Business

Survey: 90% of Batswana earn below P10, 000 monthly

 

Results of the Making Access Possible (MAP) report released in Gaborone this week, show that a combination of high cost of land as well as low incomes has excluded the majority of the population from mortgage finance.

The MAP study derived the income distribution figures from the 2015 Finscope survey, which was conducted between October and December last year sampling 1503 respondents from Botswana’s total population of 1.3 million adults.

The survey aimed to gauge financial inclusion by measuring the proportion of the population using both formal and informal financial services and products.  According to the results of the survey, 71 percent of all individuals earn less than P1, 500 per month while 22 percent have no income at all.

Respondents to the Finscope study also identified no or little income as the biggest barrier to access to financial services products and services such as credit, savings and remittances.

Economist Keith Jefferis, whose company Econsult was part of the team that carried out the survey, said the data factors all adults in Botswana including dependents and not just those that are economically active.

“The figures do paint a picture of very levels of income in Botswana, but the data is quite crude as it is based on responses from interviewees.

“People are quite bad at estimating their own incomes, especially the dependents.

The figures also looks at all adults in Botswana, not just those that are formally employed,” said Jefferis.

According to the survey results, for one to qualify for a P550, 000 mortgage loan they need to be earning at least P15, 000 per month.

However, a low cost house in Gaborone’s Phase Two costs P600, 000 while a medium cost house in Block 10 costs up to P1 million.

One needs to earn at least P25, 000 per month to qualify for a P1, 000,000 mortgage loan.

 About 350,000 people are formally employed in Botswana with 40 percent of them working for government.

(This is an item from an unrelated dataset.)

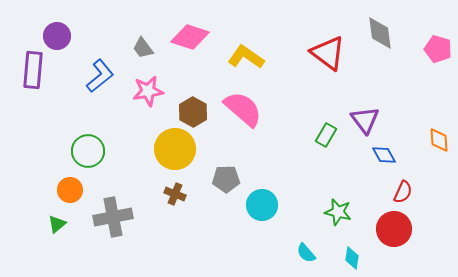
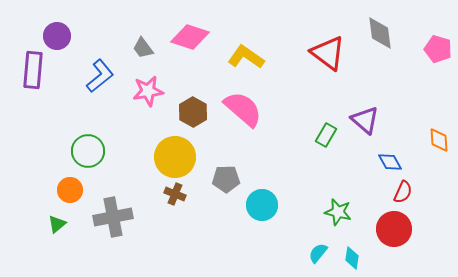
purple triangle: rotated 12 degrees counterclockwise
yellow circle: moved 8 px down
blue diamond: moved 6 px right, 7 px down
cyan semicircle: moved 12 px right; rotated 80 degrees clockwise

The latest Botswana core welfare index survey conducted by Statistics Botswana shows that only 3.3 percent of the population lived in purchased housing units as at 2010, a slight increase from 1.3 percent in 2002.

“Results indicated a general increase in housing units ownership, but with the high likelihood of individuals or households owning more than one housing unit as indicated by the increase in households occupying individually owned housing units,” Statistics Botswana said.

Analysts say an artificial shortage of space for development of residential properties created by unfriendly land policies is largely responsible for irrationally high plot and residential properties in and around Gaborone.  While the Welfare survey results show that household disposable mean incomes at national level increased by 119 percent from P2, 425 in 2002/03 to P5, 304 in 2009/10, there was also an increase in income inequality in the period.

As measured by the Gini coefficient index, Botswana’s income inequality increased from 0.573 in 2002/03 to 0.645 in 2009/10. 

The Gini coefficient ranges from one to zero where one means that there is complete inequality while zero means that there is complete equality.